» Task goal
Transcribe the listing below verbatim, omitting pictures.

» Extracted data

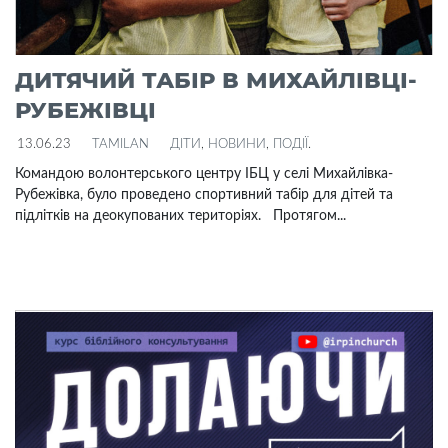
ДИТЯЧИЙ ТАБІР В МИХАЙЛІВЦІ-
РУБЕЖІВЦІ
13.06.23
TAMILAN
ДІТИ
,
НОВИНИ
,
ПОДІЇ
.
Командою волонтерського центру ІБЦ у селі Михайлівка-
Рубежівка, було проведено спортивний табір для дітей та
підлітків на деокупованих територіях. Протягом...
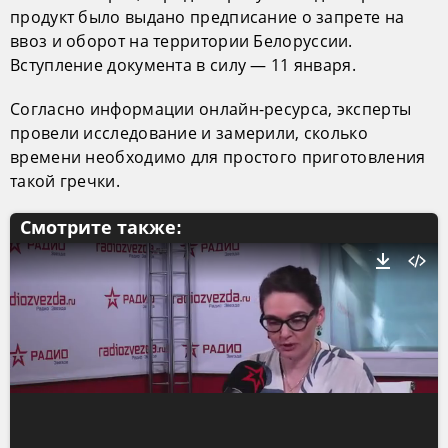
продукт было выдано предписание о запрете на
ввоз и оборот на территории Белоруссии.
Вступление документа в силу — 11 января.
Согласно информации онлайн-ресурса, эксперты
провели исследование и замерили, сколько
времени необходимо для простого приготовления
такой гречки.
Смотрите также:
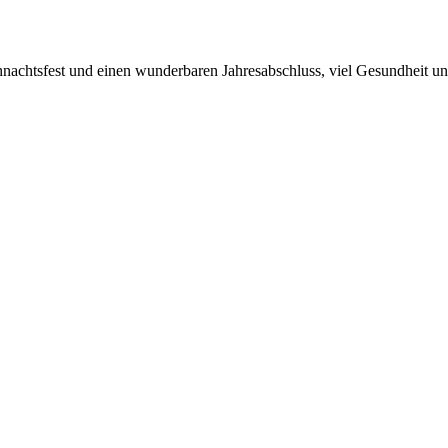
ihnachtsfest und einen wunderbaren Jahresabschluss, viel Gesundheit un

» Answer for the task
ДИТЯЧИЙ ТАБІР В МИХАЙЛІВЦІ-
РУБЕЖІВЦІ
13.06.23
TAMILAN
ДІТИ
,
НОВИНИ
,
ПОДІЇ
.
Командою волонтерського центру ІБЦ у селі Михайлівка-
Рубежівка, було проведено спортивний табір для дітей та
підлітків на деокупованих територіях. Протягом...
продукт было выдано предписание о запрете на
ввоз и оборот на территории Белоруссии.
Вступление документа в силу — 11 января.
Согласно информации онлайн-ресурса, эксперты
провели исследование и замерили, сколько
времени необходимо для простого приготовления
такой гречки.
Смотрите также:
ihnachtsfest und einen wunderbaren Jahresabschluss, viel Gesundheit un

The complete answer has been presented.